As a reaction to the years of pop success, Manfred and Mike Hugg formed Manfred Mann Chapter Three is 1969. The band was to be shortlived, suffering under its own self imposed rules. “It was a conscious decision to turn our back on what we’d been doing, but we had too many anti-pop rules; no guitar, we had only to write our own songs.” Two free form jazz albums were recorded which had little pretence at any commercial value. Despite the ‘failure’ at the time, these albums when re-evaluated at more than 40 years distance do contain some remarkable music and ‘One Way Glass’ has been sampled by The Prodigy for their track ‘Stand Up’ which has received considerable air play, especially as backing for many TV programmes since its release.
The demise of Chapter Three led to the formation Manfred’s next band – the Earth Band – they first played together in March 1971. With the shackles of the Chapter Three rules disposed of, the band developed its own style which has evolved constantly since then. Earth Band have lived up to their name, touring the States, almost all of Europe and as far a field as Australia during their 40 years existence. An eponymous first album was released in 1972. A year later saw Manfred returning to the charts with the single “Joybringer”, based on Gustav Holtz’s “Jupiter, Bringer of Jollity”.
Earth Band hit the headlines in 1976 with the release of the album “The Roaring Silence” and the hit single “Blinded By The Light” which provided the band with their 2nd Top 10 UK single and a Number 1 record in the US. Despite this success and a culmination of 4 years touring of the States, it was at this time that the band turned their back on this major market. “We went around America for siz weeks, with me not seeing my children, and came back with $1500 dollars in my pocket – on a Number 1 record! We didn’t break the market, just had one big hit. So we were never really famous in America.”
By the time of the next album release, ‘Watch’ in 1978, Punk had arrived and the new wave had supposedly consigned Manfred and his Earth Band to history in the UK. However the different musical tastes on the continent offered a new market, in particular Germany. ‘Watch’ was the best selling album in Germany behind Grease and Saturday Night Fever. Over the next 8 years a steady flow of albums saw the band touring extensively in Europe.
A brief hiatus in the late 80’s saw Earth Band off the road. The purchase of a 70+ year old song book of American Indian tribal chants inspired Manfred to develop his personal masterpiece ‘Plains Music’. Of all the material he has recorded over the years “it’s the only thing I can listen to that’s reasonably natural, not trying to be anything. The other stuff I keep hearing how I should have done it differently!”

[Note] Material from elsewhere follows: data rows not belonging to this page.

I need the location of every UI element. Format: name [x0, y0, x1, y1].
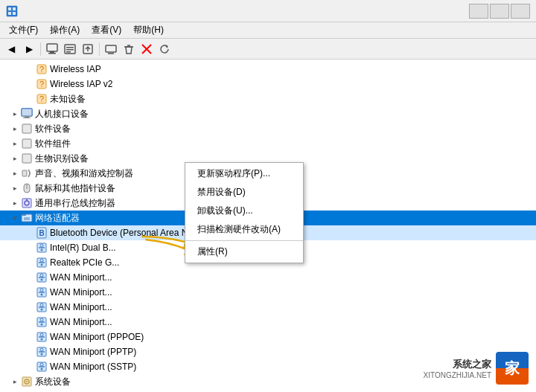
item-label-12: 通用串行总线控制器 [35, 197, 115, 210]
item-label-5: 未知设备 [50, 93, 86, 106]
expander-7[interactable]: ▸ [9, 123, 21, 135]
tree-item-20[interactable]: WAN Miniport... [0, 315, 536, 330]
expander-8[interactable]: ▸ [9, 138, 21, 150]
expander-21 [24, 331, 36, 343]
svg-text:B: B [39, 229, 44, 237]
update-driver-button[interactable] [80, 41, 96, 57]
item-label-9: 生物识别设备 [35, 152, 89, 165]
ctx-item-1[interactable]: 禁用设备(D) [185, 183, 303, 202]
ctx-item-5[interactable]: 属性(R) [185, 242, 303, 261]
expander-24[interactable]: ▸ [9, 376, 21, 388]
svg-point-68 [41, 294, 43, 296]
ctx-item-0[interactable]: 更新驱动程序(P)... [185, 164, 303, 183]
item-label-4: Wireless IAP v2 [50, 79, 112, 89]
svg-point-72 [41, 309, 43, 311]
item-icon-5: ? [36, 93, 48, 105]
app-icon [6, 5, 18, 17]
menu-file[interactable]: 文件(F) [3, 22, 44, 38]
svg-point-76 [41, 324, 43, 326]
menu-action[interactable]: 操作(A) [44, 22, 86, 38]
item-label-19: WAN Miniport... [50, 302, 112, 312]
menu-help[interactable]: 帮助(H) [127, 22, 170, 38]
item-icon-12 [21, 197, 33, 209]
svg-point-56 [41, 249, 43, 251]
item-label-22: WAN Miniport (PPTP) [50, 347, 136, 357]
expander-6[interactable]: ▸ [9, 108, 21, 120]
tree-item-3[interactable]: ?Wireless IAP [0, 62, 536, 77]
expander-16 [24, 257, 36, 269]
item-icon-20 [36, 316, 48, 328]
expander-14 [24, 227, 36, 239]
item-icon-18 [36, 286, 48, 298]
minimize-button[interactable] [469, 4, 488, 19]
item-icon-9 [21, 152, 33, 164]
tree-item-5[interactable]: ?未知设备 [0, 91, 536, 106]
expander-11[interactable]: ▸ [9, 182, 21, 194]
tree-item-7[interactable]: ▸软件设备 [0, 121, 536, 136]
svg-text:?: ? [39, 80, 44, 89]
ctx-separator-4 [185, 240, 303, 241]
item-icon-22 [36, 346, 48, 358]
expander-19 [24, 301, 36, 313]
item-icon-23 [36, 361, 48, 373]
expander-23 [24, 361, 36, 373]
expander-2 [24, 60, 36, 60]
svg-rect-14 [106, 45, 116, 52]
item-label-16: Realtek PCIe G... [50, 257, 119, 268]
item-label-21: WAN Miniport (PPPOE) [50, 332, 144, 342]
svg-text:?: ? [39, 65, 44, 74]
tree-item-18[interactable]: WAN Miniport... [0, 285, 536, 300]
svg-rect-40 [22, 154, 31, 163]
item-icon-4: ? [36, 78, 48, 90]
close-button[interactable] [511, 4, 530, 19]
item-icon-24 [21, 376, 33, 388]
tree-item-19[interactable]: WAN Miniport... [0, 300, 536, 315]
svg-rect-4 [13, 12, 16, 15]
tree-item-8[interactable]: ▸软件组件 [0, 136, 536, 151]
expander-18 [24, 286, 36, 298]
delete-button[interactable] [121, 41, 137, 57]
item-label-3: Wireless IAP [50, 64, 101, 74]
svg-point-80 [41, 338, 43, 341]
item-label-7: 软件设备 [35, 123, 71, 135]
tree-item-21[interactable]: WAN Miniport (PPPOE) [0, 330, 536, 344]
expander-20 [24, 316, 36, 328]
expander-15 [24, 242, 36, 254]
back-button[interactable]: ◀ [3, 41, 19, 57]
svg-rect-48 [22, 214, 26, 216]
item-icon-14: B [36, 227, 48, 239]
svg-rect-3 [8, 12, 11, 15]
title-bar [0, 0, 536, 22]
ctx-item-3[interactable]: 扫描检测硬件改动(A) [185, 220, 303, 239]
expander-13[interactable]: ▾ [9, 212, 21, 224]
restore-button[interactable] [490, 4, 509, 19]
tree-item-17[interactable]: WAN Miniport... [0, 270, 536, 285]
properties-button[interactable] [62, 41, 78, 57]
menu-view[interactable]: 查看(V) [86, 22, 127, 38]
cancel-button[interactable] [138, 41, 155, 57]
toolbar: ◀ ▶ [0, 39, 536, 60]
svg-rect-5 [47, 44, 57, 51]
expander-5 [24, 93, 36, 105]
item-label-24: 系统设备 [35, 376, 71, 388]
tree-item-6[interactable]: ▸ 人机接口设备 [0, 106, 536, 121]
item-label-8: 软件组件 [35, 138, 71, 150]
item-icon-21 [36, 331, 48, 343]
item-label-18: WAN Miniport... [50, 287, 112, 298]
forward-button[interactable]: ▶ [21, 41, 37, 57]
expander-10[interactable]: ▸ [9, 167, 21, 179]
item-icon-3: ? [36, 63, 48, 75]
expander-12[interactable]: ▸ [9, 197, 21, 209]
tree-item-4[interactable]: ?Wireless IAP v2 [0, 77, 536, 91]
svg-text:?: ? [39, 94, 44, 103]
display-button[interactable] [103, 41, 119, 57]
expander-9[interactable]: ▸ [9, 152, 21, 164]
ctx-item-2[interactable]: 卸载设备(U)... [185, 202, 303, 220]
toolbar-separator-2 [99, 42, 100, 56]
item-icon-6 [21, 108, 33, 120]
refresh-button[interactable] [156, 41, 173, 57]
item-label-23: WAN Miniport (SSTP) [50, 362, 136, 372]
item-label-10: 声音、视频和游戏控制器 [35, 167, 133, 180]
computer-button[interactable] [44, 41, 60, 57]
toolbar-separator-1 [40, 42, 41, 56]
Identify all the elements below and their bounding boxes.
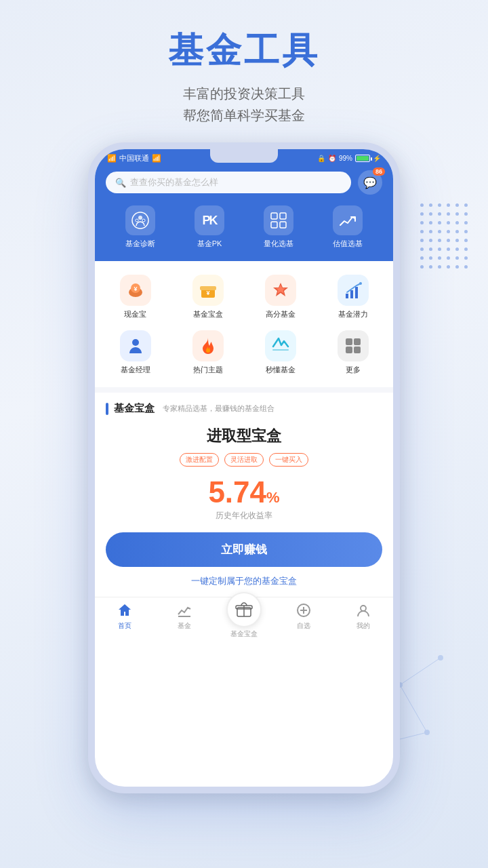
tag-2: 一键买入 bbox=[269, 453, 308, 467]
icon-cash: ¥ bbox=[120, 275, 151, 306]
svg-line-1 bbox=[400, 658, 441, 685]
tool-label-quant: 量化选基 bbox=[264, 239, 293, 249]
svg-point-11 bbox=[136, 219, 138, 222]
svg-point-29 bbox=[132, 339, 139, 346]
phone-notch bbox=[210, 149, 278, 163]
svg-rect-13 bbox=[271, 213, 277, 219]
svg-point-7 bbox=[424, 730, 430, 735]
status-battery: 🔒 ⏰ 99% ⚡ bbox=[317, 155, 381, 162]
svg-rect-31 bbox=[346, 338, 352, 345]
nav-label-box: 基金宝盒 bbox=[230, 629, 258, 639]
page-subtitle: 丰富的投资决策工具 帮您简单科学买基金 bbox=[14, 83, 474, 126]
customize-link[interactable]: 一键定制属于您的基金宝盒 bbox=[106, 575, 382, 587]
icon-more bbox=[338, 330, 369, 361]
section-title-row: 基金宝盒 专家精品选基，最赚钱的基金组合 bbox=[106, 402, 382, 415]
icon-label-quick: 秒懂基金 bbox=[266, 365, 296, 375]
card-box-title: 进取型宝盒 bbox=[106, 426, 382, 446]
icon-item-manager[interactable]: 基金经理 bbox=[100, 326, 170, 379]
icon-label-cash: 现金宝 bbox=[124, 309, 146, 319]
icon-item-highscore[interactable]: 高分基金 bbox=[245, 271, 315, 323]
yield-number: 5.74% bbox=[106, 477, 382, 507]
nav-item-mine[interactable]: 我的 bbox=[333, 601, 393, 648]
svg-rect-27 bbox=[355, 287, 358, 298]
svg-point-9 bbox=[132, 212, 148, 229]
icon-item-hot[interactable]: 热门主题 bbox=[173, 326, 243, 379]
nav-icon-box bbox=[226, 592, 262, 627]
svg-line-2 bbox=[400, 685, 427, 732]
icon-row-2: 基金经理 热门主题 bbox=[100, 326, 388, 379]
icon-highscore bbox=[265, 275, 296, 306]
tag-0: 激进配置 bbox=[180, 453, 219, 467]
yield-label: 历史年化收益率 bbox=[106, 510, 382, 521]
svg-text:¥: ¥ bbox=[134, 285, 137, 292]
icon-box: ¥ bbox=[192, 275, 224, 306]
tool-item-quant[interactable]: 量化选基 bbox=[244, 203, 313, 252]
bottom-nav: 首页 基金 bbox=[95, 597, 393, 654]
nav-label-home: 首页 bbox=[118, 621, 131, 631]
svg-rect-33 bbox=[346, 347, 352, 353]
icon-item-cash[interactable]: ¥ 现金宝 bbox=[100, 271, 170, 323]
nav-label-mine: 我的 bbox=[357, 621, 370, 631]
page-header: 基金工具 丰富的投资决策工具 帮您简单科学买基金 bbox=[0, 0, 488, 140]
svg-rect-14 bbox=[280, 213, 286, 219]
tool-grid: 基金诊断 PK 基金PK bbox=[106, 203, 382, 252]
tool-label-value: 估值选基 bbox=[333, 239, 363, 249]
icon-label-hot: 热门主题 bbox=[193, 365, 223, 375]
section-sub-title: 专家精品选基，最赚钱的基金组合 bbox=[163, 403, 274, 414]
icon-label-potential: 基金潜力 bbox=[338, 309, 368, 319]
svg-point-28 bbox=[359, 282, 362, 285]
tool-icon-value bbox=[333, 205, 363, 235]
icon-item-quick[interactable]: 秒懂基金 bbox=[245, 326, 315, 379]
icon-label-manager: 基金经理 bbox=[121, 365, 150, 375]
svg-rect-32 bbox=[354, 338, 361, 345]
notification-button[interactable]: 💬 86 bbox=[358, 170, 382, 195]
nav-icon-home bbox=[116, 601, 134, 619]
tool-label-pk: 基金PK bbox=[197, 239, 222, 249]
notification-count: 86 bbox=[373, 167, 385, 176]
nav-item-home[interactable]: 首页 bbox=[95, 601, 155, 648]
app-header: 🔍 查查你买的基金怎么样 💬 86 bbox=[95, 165, 393, 261]
nav-label-watchlist: 自选 bbox=[297, 621, 310, 631]
section-bar bbox=[106, 403, 108, 415]
tool-icon-quant bbox=[264, 205, 293, 235]
page-title: 基金工具 bbox=[14, 27, 474, 75]
cta-button[interactable]: 立即赚钱 bbox=[106, 532, 382, 567]
icon-menu: ¥ 现金宝 ¥ 基金宝盒 bbox=[95, 261, 393, 387]
search-placeholder: 查查你买的基金怎么样 bbox=[130, 176, 342, 189]
nav-icon-watchlist bbox=[295, 601, 312, 619]
svg-point-42 bbox=[361, 606, 366, 611]
tag-1: 灵活进取 bbox=[224, 453, 264, 467]
icon-label-highscore: 高分基金 bbox=[266, 309, 296, 319]
icon-item-more[interactable]: 更多 bbox=[318, 326, 388, 379]
svg-point-6 bbox=[438, 655, 443, 660]
icon-label-more: 更多 bbox=[346, 365, 361, 375]
icon-manager bbox=[120, 330, 151, 361]
svg-rect-25 bbox=[346, 294, 348, 298]
svg-point-10 bbox=[138, 216, 142, 220]
icon-item-potential[interactable]: 基金潜力 bbox=[318, 271, 388, 323]
tool-item-diagnosis[interactable]: 基金诊断 bbox=[106, 203, 175, 252]
svg-rect-16 bbox=[280, 222, 286, 228]
tool-item-pk[interactable]: PK 基金PK bbox=[175, 203, 244, 252]
search-icon: 🔍 bbox=[115, 178, 126, 188]
nav-item-watchlist[interactable]: 自选 bbox=[274, 601, 333, 648]
svg-text:¥: ¥ bbox=[206, 290, 209, 296]
nav-item-box[interactable]: 基金宝盒 bbox=[214, 592, 274, 639]
tool-label-diagnosis: 基金诊断 bbox=[125, 239, 155, 249]
nav-item-fund[interactable]: 基金 bbox=[155, 601, 214, 648]
icon-item-box[interactable]: ¥ 基金宝盒 bbox=[173, 271, 243, 323]
section-jiajinbaohé: 基金宝盒 专家精品选基，最赚钱的基金组合 进取型宝盒 激进配置 灵活进取 一键买… bbox=[95, 393, 393, 597]
tool-icon-pk: PK bbox=[195, 205, 224, 235]
nav-label-fund: 基金 bbox=[178, 621, 191, 631]
status-carrier: 📶 中国联通 📶 bbox=[107, 153, 161, 163]
svg-rect-26 bbox=[350, 290, 353, 298]
tool-item-value[interactable]: 估值选基 bbox=[313, 203, 382, 252]
search-bar[interactable]: 🔍 查查你买的基金怎么样 bbox=[106, 172, 351, 193]
svg-rect-30 bbox=[272, 349, 289, 351]
svg-point-12 bbox=[142, 219, 145, 222]
nav-icon-mine bbox=[354, 601, 372, 619]
tag-row: 激进配置 灵活进取 一键买入 bbox=[106, 453, 382, 467]
icon-label-box: 基金宝盒 bbox=[193, 309, 223, 319]
icon-row-1: ¥ 现金宝 ¥ 基金宝盒 bbox=[100, 271, 388, 323]
icon-quick bbox=[265, 330, 296, 361]
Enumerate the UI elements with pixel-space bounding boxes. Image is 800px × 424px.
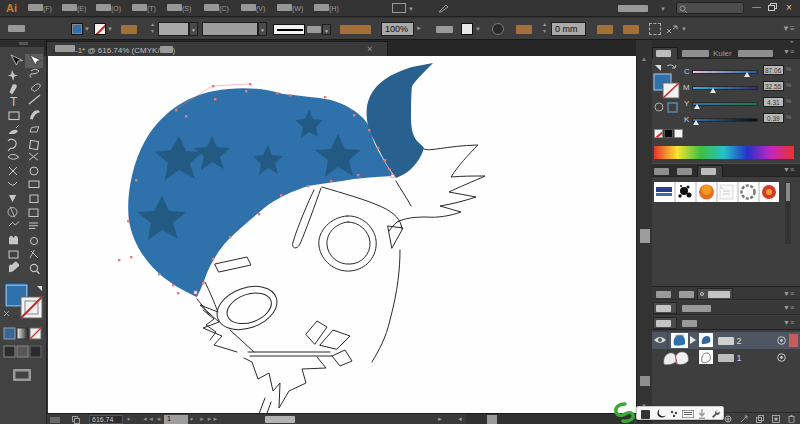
svg-text:T: T — [10, 95, 18, 109]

Earth Band re-emerged into the spotlight in 1991 and have continued to tour to this day. Whilst the output of new albums has diminished, they have toured regularly with Germany continuing to form a significant part of their rota. Manfred has no plans to hang up his keyboard, “Count Basie rocked till he dropped, Beethoven rocked till he dropped, Frank Sinatra, Ella Fitzgerald…it doesn’t seem that odd that people should play music for their lives, if that’s what they do. Pop, rock and jazz is the music of the 20th century, certainly the last half, and the best music will last. I started off being a musician and I’m carrying on being a musician. As long as people will pay to see us do gigs, I’ll perform.”